Now to back this story up a bit. I tend to like symbolism, and being that I am somewhat literal I will believe that I am getting signs or good omens. I know I already said this would sound crazy so stick with me if you can. For example, when I was pregnant with Kate everywhere I went I saw cranes. It was ridiculous, I would be at an intersection on a very busy road and there in the middle of the meridian would be a crane. At the time, I didn't know that a crane is a symbol of hope and a symbol of rising out of darkness. I just thought it was weird how they seemed to be everywhere. I thought for a long time it was just a odd coincidence of that time of year, so last year when I wasn't pregnant, I looked for them everywhere. I hardly saw a single one.

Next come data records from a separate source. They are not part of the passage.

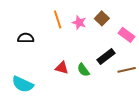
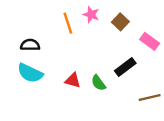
pink star: (79, 23) -> (91, 15), moved
brown line: (127, 70) -> (150, 97), moved
cyan semicircle: (23, 84) -> (30, 73), moved

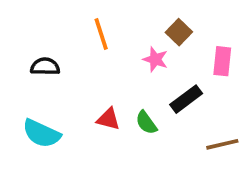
pink star: (91, 15) -> (155, 59), moved
pink rectangle: (150, 41) -> (222, 61), turned 60
cyan semicircle: (30, 73) -> (41, 133), moved

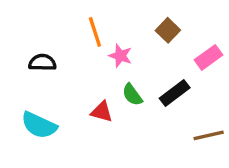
pink star: (155, 59) -> (120, 56), moved
pink rectangle: (222, 61) -> (209, 57), turned 48
green semicircle: (146, 123) -> (132, 95), moved

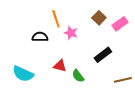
pink rectangle: (209, 57) -> (120, 24), moved
black semicircle: (42, 63) -> (40, 37), moved
green semicircle: (132, 95) -> (78, 76), moved

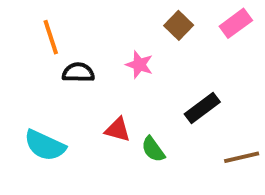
brown square: (99, 18) -> (179, 25), moved
orange line: (56, 19) -> (51, 37), moved
pink rectangle: (120, 24) -> (236, 23), moved

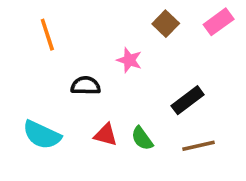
black semicircle: (78, 73) -> (86, 86), moved
red triangle: (118, 130) -> (106, 135), moved
brown line: (242, 157) -> (199, 146), moved

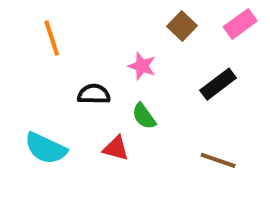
black rectangle: (188, 100) -> (218, 84), moved
green semicircle: (142, 138) -> (144, 116), moved
brown line: (199, 146) -> (218, 160), turned 32

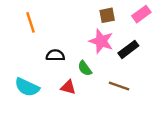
brown square: (182, 26) -> (107, 15), turned 35
pink star: (142, 66) -> (101, 41), moved, size x1.5
brown line: (218, 160) -> (119, 86), moved

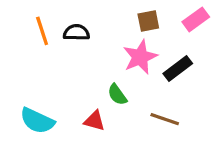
pink star: (101, 41) -> (140, 57), turned 30
black semicircle: (55, 55) -> (76, 32), moved

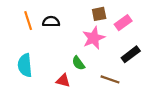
pink rectangle: (196, 19) -> (123, 23), moved
black rectangle: (178, 68) -> (131, 54), moved
cyan semicircle: (37, 121) -> (25, 65), moved, turned 60

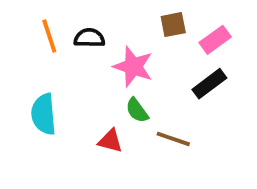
pink star: (94, 38) -> (133, 67), moved, turned -30
black rectangle: (131, 54) -> (209, 84), moved
brown line: (110, 79) -> (173, 139), moved

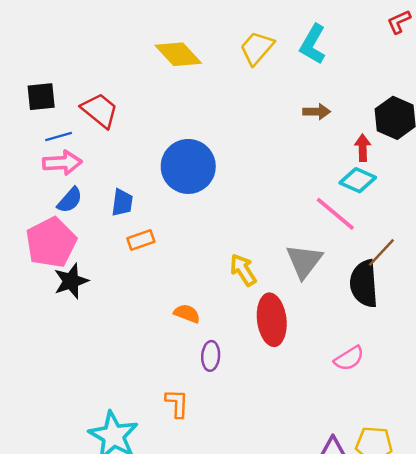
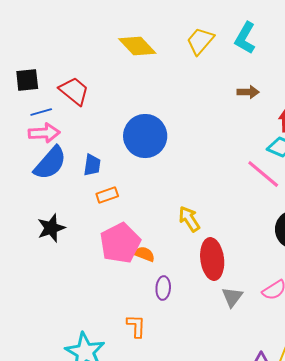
blue semicircle: (70, 200) -> (50, 163), size x1.6
pink pentagon: (51, 242) -> (120, 243), moved
gray triangle: (304, 261) -> (232, 297), moved, size x0.7

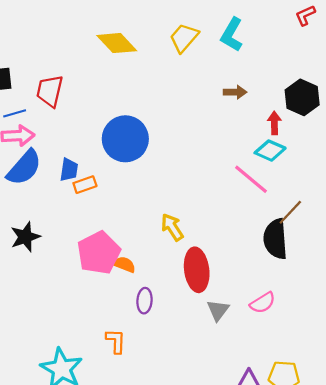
red trapezoid: (74, 91) -> (50, 91), turned -116
orange rectangle: (107, 195) -> (85, 185), moved

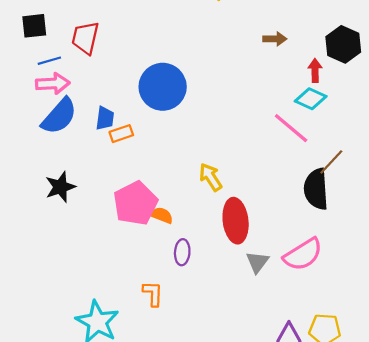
pink semicircle: (263, 303) -> (303, 254), size x1.5

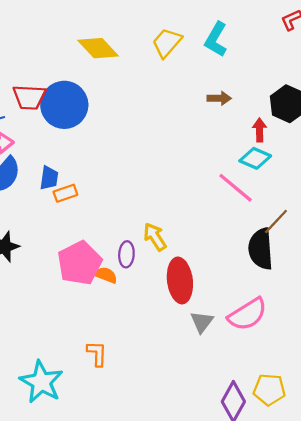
red trapezoid: (85, 38) -> (29, 97), turned -100
blue circle: (163, 87) -> (64, 105), moved
purple ellipse: (182, 252) -> (126, 254), moved

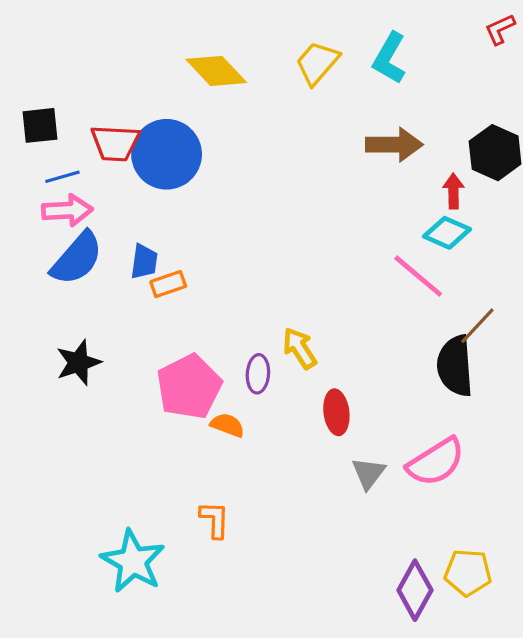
brown arrow: (219, 98) -> (394, 145), size x1.6
orange semicircle: (106, 275) -> (227, 425), moved
red ellipse: (180, 280) -> (336, 412), size x0.7

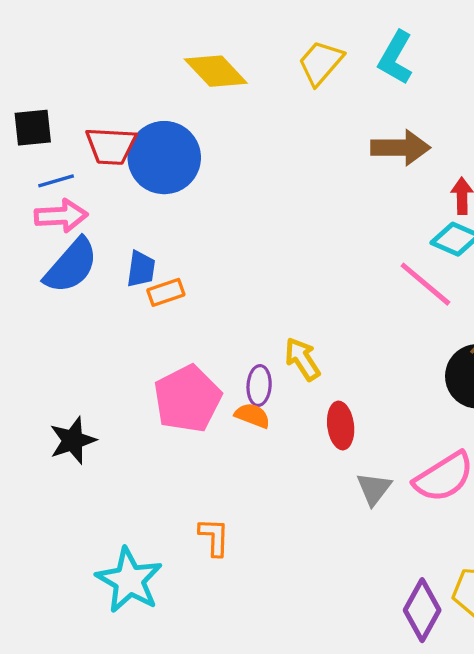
black star: (78, 363) -> (73, 440), moved
orange semicircle: (227, 425) -> (252, 416), moved

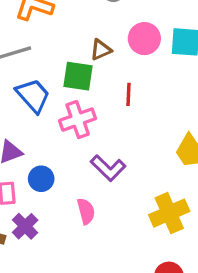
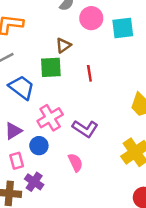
pink circle: (144, 39) -> (91, 18), moved
pink cross: (78, 120) -> (50, 118), moved

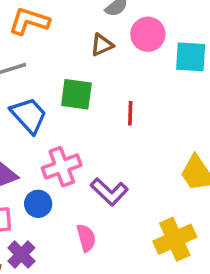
brown triangle: (63, 45) -> (102, 45), moved

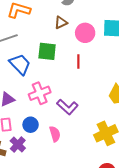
pink circle: (148, 34) -> (85, 33), moved
blue circle: (38, 204) -> (31, 125), moved

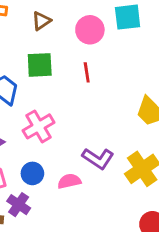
brown triangle: (61, 23) -> (41, 21), moved
purple L-shape: (67, 107) -> (98, 158), moved
pink semicircle: (55, 134) -> (69, 181), turned -77

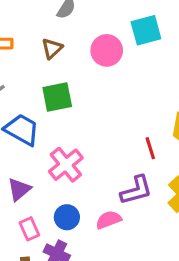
red line: (87, 72) -> (150, 148), moved
purple L-shape: (98, 158) -> (136, 190), turned -40

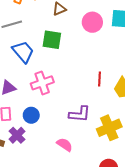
red line: (150, 148) -> (100, 79), moved
pink semicircle: (109, 220) -> (65, 145), moved, turned 35

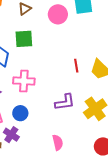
pink cross: (42, 83) -> (24, 81), turned 35
pink semicircle: (65, 145) -> (58, 143), moved, turned 56

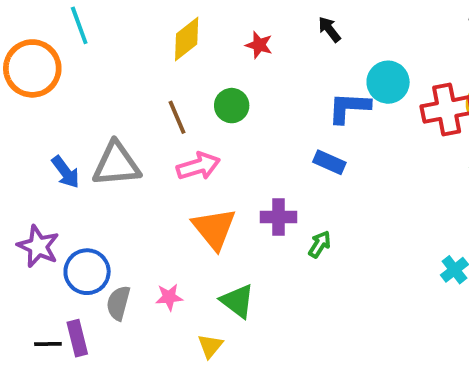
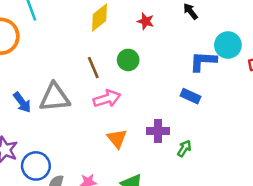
orange triangle: (214, 229) -> (117, 139), size x0.7

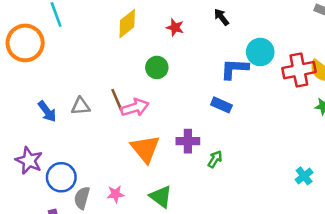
brown line: (93, 67) -> (117, 100), moved
gray triangle: (55, 97) -> (81, 106), size x0.6
orange triangle: (117, 139) -> (145, 149), size x1.4

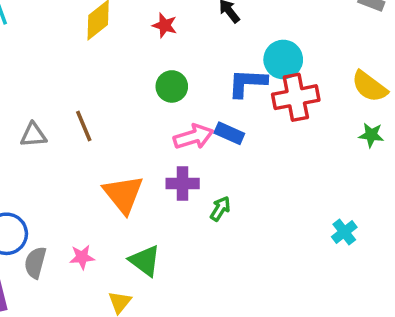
green circle: (157, 67) -> (172, 86), moved
red cross: (299, 70) -> (296, 97), moved
pink arrow: (135, 108) -> (193, 137), moved

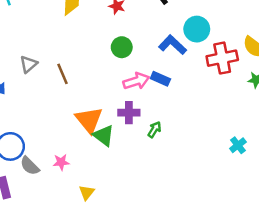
blue L-shape: (247, 83) -> (173, 45), turned 40
red cross: (296, 97) -> (222, 58), moved
gray triangle: (33, 135) -> (29, 64), moved, turned -36
green triangle: (145, 261) -> (104, 136), moved
gray semicircle: (35, 263) -> (30, 166), turned -60

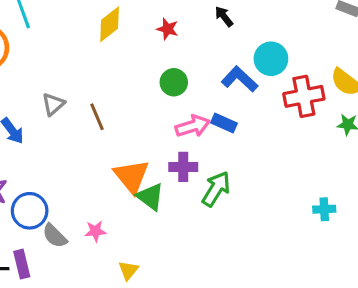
green arrow: (154, 130) -> (216, 189), size x1.6
cyan cross: (238, 145) -> (324, 209), turned 35

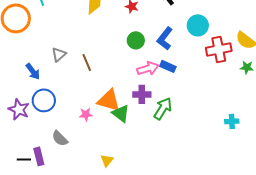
blue L-shape: (240, 79) -> (165, 38), moved, turned -95
orange triangle: (131, 176) -> (109, 100), turned -35
blue circle: (30, 211) -> (44, 100), moved
pink star: (95, 231) -> (86, 114), moved

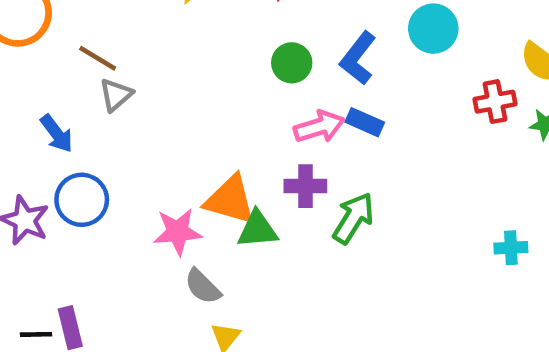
red cross: (219, 49) -> (495, 102), moved, size x0.7
brown line: (87, 62) -> (98, 58), moved, turned -36
green triangle: (121, 113) -> (257, 229), turned -42
pink star: (86, 114) -> (178, 232), size x1.5
gray semicircle: (60, 138) -> (203, 287), moved

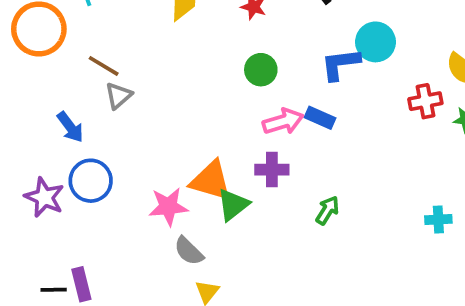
blue L-shape: (358, 58) -> (340, 64), moved, turned 45
green arrow: (353, 218) -> (327, 210), moved, size x0.7
green triangle: (257, 229) -> (233, 205), turned -33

Well, this year and this pregnancy has been the year of the nest. Starting last fall I was having Ed do some garden things I couldn't do, and he was cutting down this big vine for me (while I supervised) and when we got it down there was a perfect medium uninhabited nest. It was just perfect, I actually kept it and it is in the garage waiting for spring. Then a month or so later we had a big wind storm and there in the middle of the yard was perfect little nest.

Then there we were in the rain. One hysterical toddler, one tired husband and a pregnant somewhat crazy mother looking for their Christmas tree. We didn't have the energy for this, and I had not dress myself or child properly. We walked a bit into the farm, and there was a great tree not to big not to small and just right, plus not too far from the car. I walked up closer and there on the ground in front of the tree was a perfect nest.

We had found our tree!

This is a little decoration my mom gave me a month or so ago, that is sitting nicely in our tree.